テーブルの上に転がるヒール・ポーションを、エルツ様はすぐに手に取る。
「なんだ、これは!」
「ヒール・ポーションです」
「わかっている! このような高品質な魔法薬を見たのは初めてだ、という意味だ」
ハイクラスに分類される魔法薬の中でも、作る人によって品質が異なるらしい。
私が作ったヒール・ポーションは、その中でも最高品質と言っても過言ではない、とエルツ様は口にする。

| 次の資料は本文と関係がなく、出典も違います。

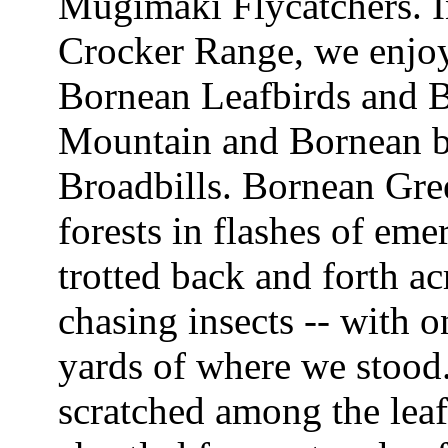
Mugimaki Flycatchers. I
Crocker Range, we enjoy
Bornean Leafbirds and B
Mountain and Bornean ba
Broadbills. Bornean Gr
forests in flashes of em
trotted back and forth ac
chasing insects -- with 
yards of where we stood.
scratched among the lea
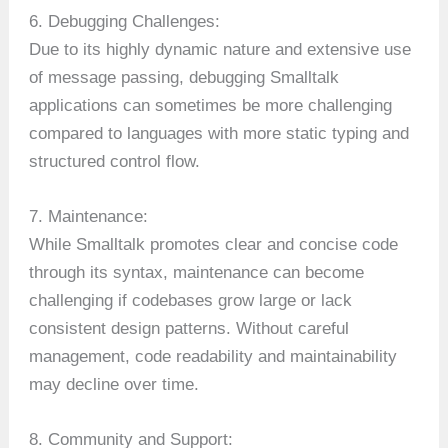
6. Debugging Challenges:
Due to its highly dynamic nature and extensive use
of message passing, debugging Smalltalk
applications can sometimes be more challenging
compared to languages with more static typing and
structured control flow.
7. Maintenance:
While Smalltalk promotes clear and concise code
through its syntax, maintenance can become
challenging if codebases grow large or lack
consistent design patterns. Without careful
management, code readability and maintainability
may decline over time.
8. Community and Support:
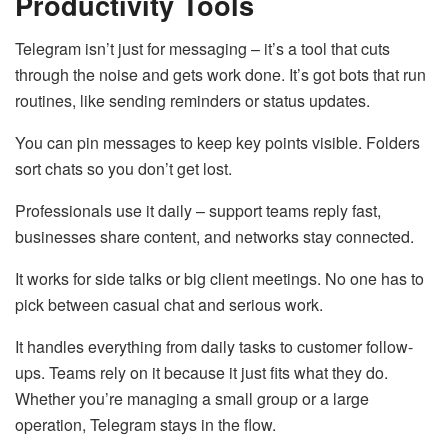
Productivity Tools
Telegram isn’t just for messaging – it’s a tool that cuts
through the noise and gets work done. It’s got bots that run
routines, like sending reminders or status updates.
You can pin messages to keep key points visible. Folders
sort chats so you don’t get lost.
Professionals use it daily – support teams reply fast,
businesses share content, and networks stay connected.
It works for side talks or big client meetings. No one has to
pick between casual chat and serious work.
It handles everything from daily tasks to customer follow-
ups. Teams rely on it because it just fits what they do.
Whether you’re managing a small group or a large
operation, Telegram stays in the flow.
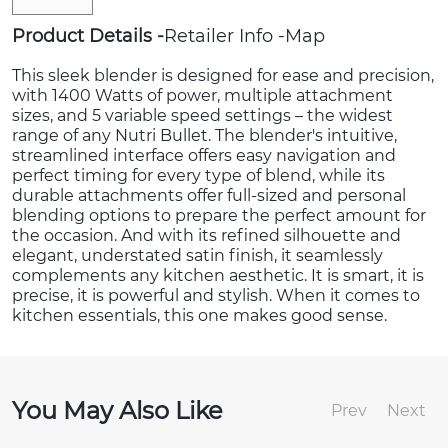
Product Details
Retailer Info
Map
This sleek blender is designed for ease and precision,
with 1400 Watts of power, multiple attachment
sizes, and 5 variable speed settings – the widest
range of any Nutri Bullet. The blender's intuitive,
streamlined interface offers easy navigation and
perfect timing for every type of blend, while its
durable attachments offer full-sized and personal
blending options to prepare the perfect amount for
the occasion. And with its refined silhouette and
elegant, understated satin finish, it seamlessly
complements any kitchen aesthetic. It is smart, it is
precise, it is powerful and stylish. When it comes to
kitchen essentials, this one makes good sense.
You May Also Like
Prev
Next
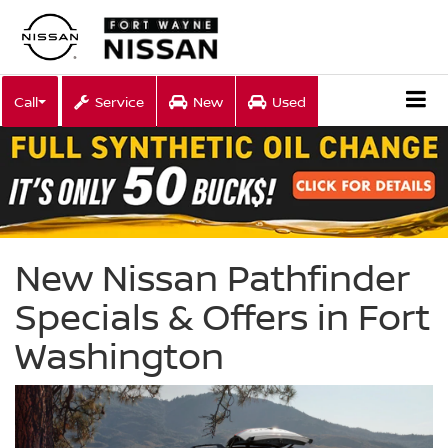
Call
Service
New
Used
New Nissan Pathfinder
Specials & Offers in Fort
Washington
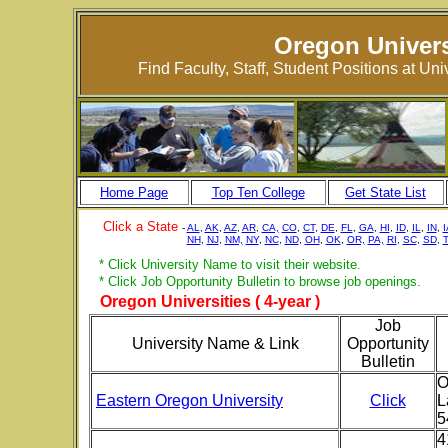
Oregon Univers
Find Faculty, Staff, Student Positions at Un
Home Page
Top Ten College
Get State List
Click a State
-
AL
,
AK
,
AZ
,
AR
,
CA,
CO
,
CT
,
DE
,
FL
,
GA
,
HI
,
ID
,
IL
,
IN
,
I
NH
,
NJ
,
NM,
NY
,
NC
,
ND
,
OH
,
OK
,
OR,
PA,
RI
,
SC
,
SD
,
* Click University Name to visit their website.
* Click Job Opportunity Bulletin to browse job openings.
Oregon Universities ( 4-year )
Job
University Name & Link
Opportunity
Bulletin
O
Eastern Oregon University
Click
L
5
4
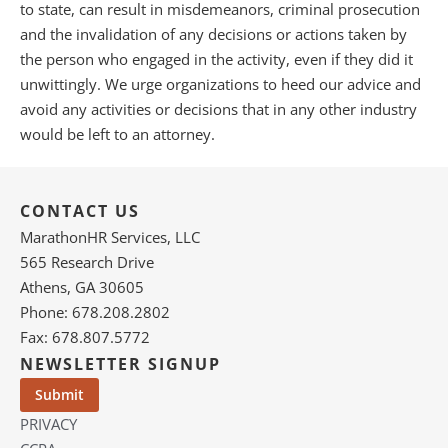
to state, can result in misdemeanors, criminal prosecution
and the invalidation of any decisions or actions taken by
the person who engaged in the activity, even if they did it
unwittingly. We urge organizations to heed our advice and
avoid any activities or decisions that in any other industry
would be left to an attorney.
CONTACT US
MarathonHR Services, LLC
565 Research Drive
Athens, GA 30605
Phone: 678.208.2802
Fax: 678.807.5772
NEWSLETTER SIGNUP
PRIVACY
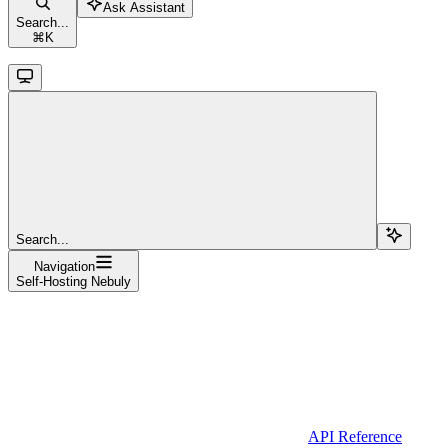
Ask Assistant
Search...
⌘
K
Search...
Navigation
Self-Hosting Nebuly
API Reference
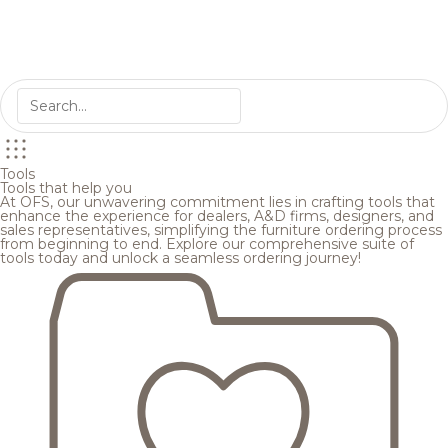
Tools
Tools that help you
At OFS, our unwavering commitment lies in crafting tools that
enhance the experience for dealers, A&D firms, designers, and
sales representatives, simplifying the furniture ordering process
from beginning to end. Explore our comprehensive suite of
tools today and unlock a seamless ordering journey!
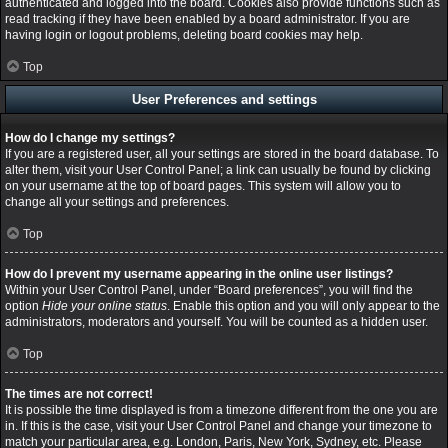
authenticated and logged into the board. Cookies also provide functions such as
read tracking if they have been enabled by a board administrator. If you are
having login or logout problems, deleting board cookies may help.
Top
User Preferences and settings
How do I change my settings?
If you are a registered user, all your settings are stored in the board database. To
alter them, visit your User Control Panel; a link can usually be found by clicking
on your username at the top of board pages. This system will allow you to
change all your settings and preferences.
Top
How do I prevent my username appearing in the online user listings?
Within your User Control Panel, under “Board preferences”, you will find the
option
Hide your online status
. Enable this option and you will only appear to the
administrators, moderators and yourself. You will be counted as a hidden user.
Top
The times are not correct!
It is possible the time displayed is from a timezone different from the one you are
in. If this is the case, visit your User Control Panel and change your timezone to
match your particular area, e.g. London, Paris, New York, Sydney, etc. Please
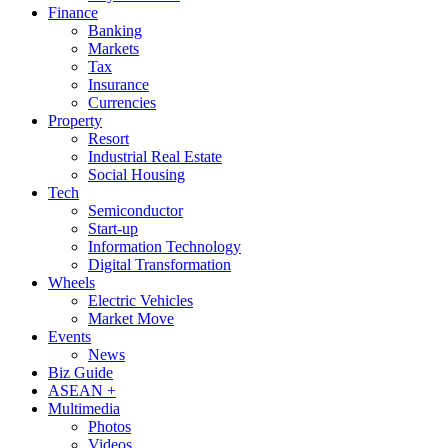
Finance
Banking
Markets
Tax
Insurance
Currencies
Property
Resort
Industrial Real Estate
Social Housing
Tech
Semiconductor
Start-up
Information Technology
Digital Transformation
Wheels
Electric Vehicles
Market Move
Events
News
Biz Guide
ASEAN +
Multimedia
Photos
Videos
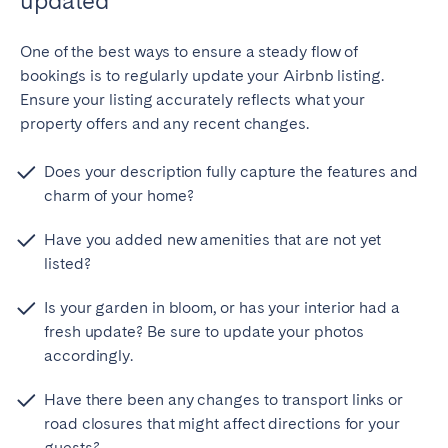
updated
Bristol
Liverpool
One of the best ways to ensure a steady flow of
London
Manchester
bookings is to regularly update your Airbnb listing.
Ensure your listing accurately reflects what your
SCOTLAND
property offers and any recent changes.
Edinburgh
Does your description fully capture the features and
WALES
charm of your home?
Cardiff
Have you added new amenities that are not yet
listed?
PORTUGAL
Is your garden in bloom, or has your interior had a
Albufeira
Aveiro
fresh update? Be sure to update your photos
accordingly.
Beja
Braga
Coimbra
Évora
Have there been any changes to transport links or
Leiria
Lisbon
road closures that might affect directions for your
guests?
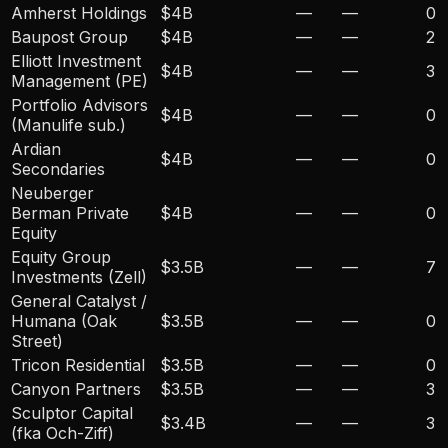
Amherst Holdings
$4B
—
—
0
Baupost Group
$4B
—
—
2
Elliott Investment
$4B
—
—
3
Management (PE)
Portfolio Advisors
$4B
—
—
0
(Manulife sub.)
Ardian
$4B
—
—
0
Secondaries
Neuberger
Berman Private
$4B
—
—
0
Equity
Equity Group
$3.5B
—
—
7
Investments (Zell)
General Catalyst /
Humana (Oak
$3.5B
—
—
0
Street)
Tricon Residential
$3.5B
—
—
0
Canyon Partners
$3.5B
—
—
3
Sculptor Capital
$3.4B
—
—
3
(fka Och-Ziff)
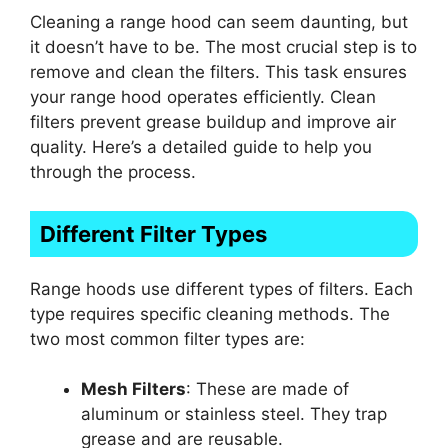
Cleaning a range hood can seem daunting, but
it doesn’t have to be. The most crucial step is to
remove and clean the filters. This task ensures
your range hood operates efficiently. Clean
filters prevent grease buildup and improve air
quality. Here’s a detailed guide to help you
through the process.
Different Filter Types
Range hoods use different types of filters. Each
type requires specific cleaning methods. The
two most common filter types are:
Mesh Filters
: These are made of
aluminum or stainless steel. They trap
grease and are reusable.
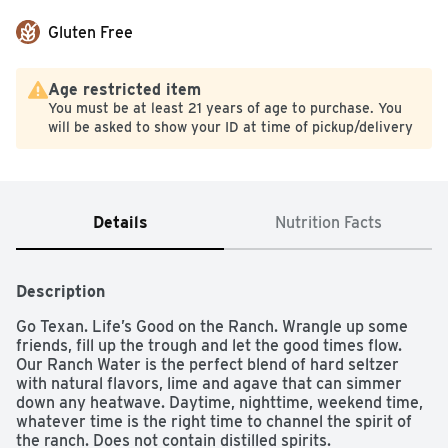
Gluten Free
Age restricted item
You must be at least 21 years of age to purchase. You
will be asked to show your ID at time of pickup/delivery
Details
Nutrition Facts
Description
Go Texan. Life’s Good on the Ranch. Wrangle up some 
friends, fill up the trough and let the good times flow. 
Our Ranch Water is the perfect blend of hard seltzer 
with natural flavors, lime and agave that can simmer 
down any heatwave. Daytime, nighttime, weekend time, 
whatever time is the right time to channel the spirit of 
the ranch. Does not contain distilled spirits.
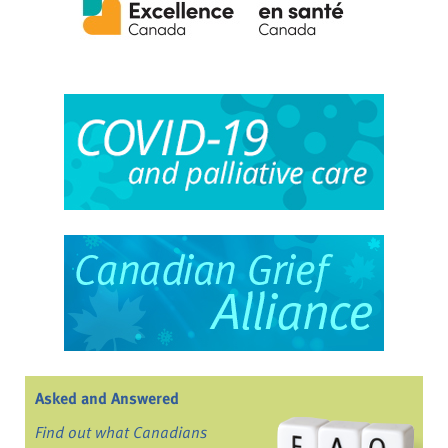
Asked and Answered
Find out what Canadians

「私が見込んでいたとおり、そなたは天才的な魔法薬師のようだ。この先、隠居するのはもったいない。ぜひとも、専属魔法薬師として、活躍してほしい」
ここまで評価されたら、断る理由なんて思いつかない。
魔法薬の販売先にも困っていたので、これはまたとない機会だろう。
下町に薬局を作るにしても、ある程度のまとまった資金が必要にもなるだろう。
断る理由なんて思いつかなかった。
「私でいいのならば――」
「私でいい?」
卑下するような発言はよくないのだろう。
これまで、あまり褒められることなどなかったので、ついついへりくだるような発言をしてしまうのかもしれない。
これ以上、自分を貶めるようなことを言うと、私を評価してくれたエルツ様にも失礼になるだろう。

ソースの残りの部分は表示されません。